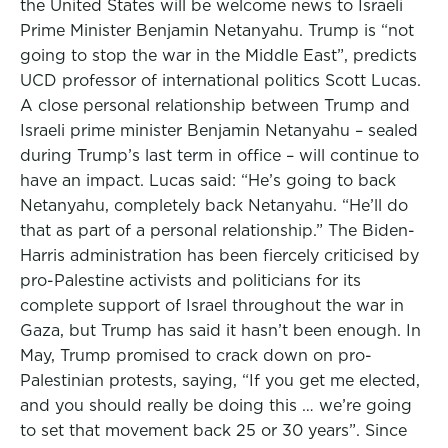
the United States will be welcome news to Israeli
Prime Minister Benjamin Netanyahu. Trump is “not
going to stop the war in the Middle East”, predicts
UCD professor of international politics Scott Lucas.
A close personal relationship between Trump and
Israeli prime minister Benjamin Netanyahu – sealed
during Trump’s last term in office – will continue to
have an impact. Lucas said: “He’s going to back
Netanyahu, completely back Netanyahu. “He’ll do
that as part of a personal relationship.” The Biden-
Harris administration has been fiercely criticised by
pro-Palestine activists and politicians for its
complete support of Israel throughout the war in
Gaza, but Trump has said it hasn’t been enough. In
May, Trump promised to crack down on pro-
Palestinian protests, saying, “If you get me elected,
and you should really be doing this … we’re going
to set that movement back 25 or 30 years”. Since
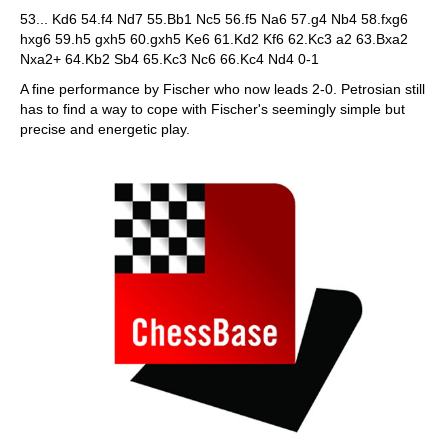
53... Kd6 54.f4 Nd7 55.Bb1 Nc5 56.f5 Na6 57.g4 Nb4 58.fxg6
hxg6 59.h5 gxh5 60.gxh5 Ke6 61.Kd2 Kf6 62.Kc3 a2 63.Bxa2
Nxa2+ 64.Kb2 Sb4 65.Kc3 Nc6 66.Kc4 Nd4 0-1
A fine performance by Fischer who now leads 2-0. Petrosian still
has to find a way to cope with Fischer's seemingly simple but
precise and energetic play.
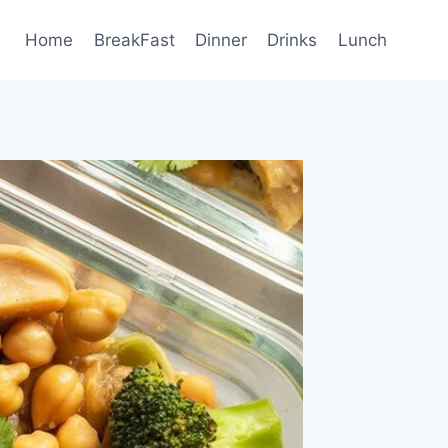
Home
BreakFast
Dinner
Drinks
Lunch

======

PROMPT ->
Only the text of the records belongs in your answer, copied exactly as it appears above.

SOLUTION TO THIS PROBLEM ->
the United States will be welcome news to Israeli
Prime Minister Benjamin Netanyahu. Trump is “not
going to stop the war in the Middle East”, predicts
UCD professor of international politics Scott Lucas.
A close personal relationship between Trump and
Israeli prime minister Benjamin Netanyahu – sealed
during Trump’s last term in office – will continue to
have an impact. Lucas said: “He’s going to back
Netanyahu, completely back Netanyahu. “He’ll do
that as part of a personal relationship.” The Biden-
Harris administration has been fiercely criticised by
pro-Palestine activists and politicians for its
complete support of Israel throughout the war in
Gaza, but Trump has said it hasn’t been enough. In
May, Trump promised to crack down on pro-
Palestinian protests, saying, “If you get me elected,
and you should really be doing this … we’re going
to set that movement back 25 or 30 years”. Since
53... Kd6 54.f4 Nd7 55.Bb1 Nc5 56.f5 Na6 57.g4 Nb4 58.fxg6
hxg6 59.h5 gxh5 60.gxh5 Ke6 61.Kd2 Kf6 62.Kc3 a2 63.Bxa2
Nxa2+ 64.Kb2 Sb4 65.Kc3 Nc6 66.Kc4 Nd4 0-1
A fine performance by Fischer who now leads 2-0. Petrosian still
has to find a way to cope with Fischer's seemingly simple but
precise and energetic play.
Home
BreakFast
Dinner
Drinks
Lunch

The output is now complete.